(Transcribed page contents)

· · · ·

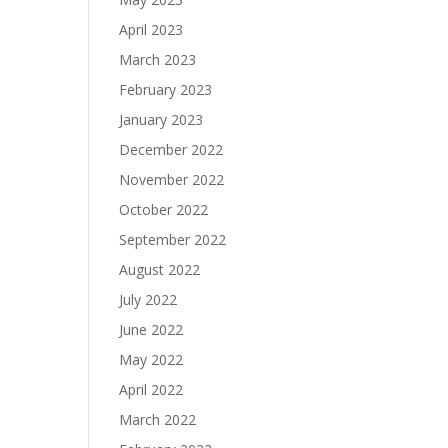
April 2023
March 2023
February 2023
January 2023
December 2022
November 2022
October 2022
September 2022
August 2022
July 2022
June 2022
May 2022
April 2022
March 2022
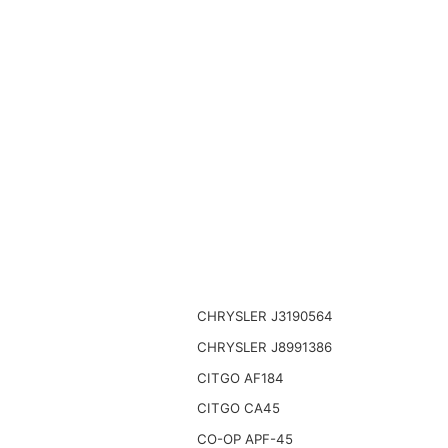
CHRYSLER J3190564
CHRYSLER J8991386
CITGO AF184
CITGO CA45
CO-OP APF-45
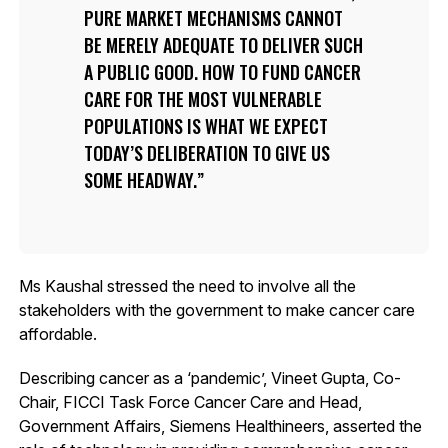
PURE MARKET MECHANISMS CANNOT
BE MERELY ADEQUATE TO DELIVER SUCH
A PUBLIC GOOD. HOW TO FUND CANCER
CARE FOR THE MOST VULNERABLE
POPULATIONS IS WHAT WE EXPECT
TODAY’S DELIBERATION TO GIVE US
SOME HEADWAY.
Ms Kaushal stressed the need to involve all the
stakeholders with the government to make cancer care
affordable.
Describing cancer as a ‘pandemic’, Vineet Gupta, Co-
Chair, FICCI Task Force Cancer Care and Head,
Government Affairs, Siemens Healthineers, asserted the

· · · ·

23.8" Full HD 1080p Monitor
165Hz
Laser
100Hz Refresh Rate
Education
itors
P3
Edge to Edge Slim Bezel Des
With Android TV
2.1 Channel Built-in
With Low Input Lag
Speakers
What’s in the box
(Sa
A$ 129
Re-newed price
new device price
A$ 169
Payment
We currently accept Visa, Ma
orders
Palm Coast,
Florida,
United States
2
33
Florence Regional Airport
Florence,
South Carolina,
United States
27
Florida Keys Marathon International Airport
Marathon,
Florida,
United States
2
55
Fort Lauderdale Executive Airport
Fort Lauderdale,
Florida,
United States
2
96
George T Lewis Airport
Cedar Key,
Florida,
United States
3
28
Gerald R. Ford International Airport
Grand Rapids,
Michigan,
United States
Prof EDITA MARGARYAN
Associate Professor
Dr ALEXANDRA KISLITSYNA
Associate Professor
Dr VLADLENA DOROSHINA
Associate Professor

· · · ·

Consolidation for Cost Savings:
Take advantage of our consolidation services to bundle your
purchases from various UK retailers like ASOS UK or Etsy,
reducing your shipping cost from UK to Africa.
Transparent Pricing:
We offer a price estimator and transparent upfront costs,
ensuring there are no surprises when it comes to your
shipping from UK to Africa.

· · · ·

_Directions for this task_
In the data above, find each line that uses the string "Fort". Copy it.

_Answer_
Fort Lauderdale Executive Airport
Fort Lauderdale,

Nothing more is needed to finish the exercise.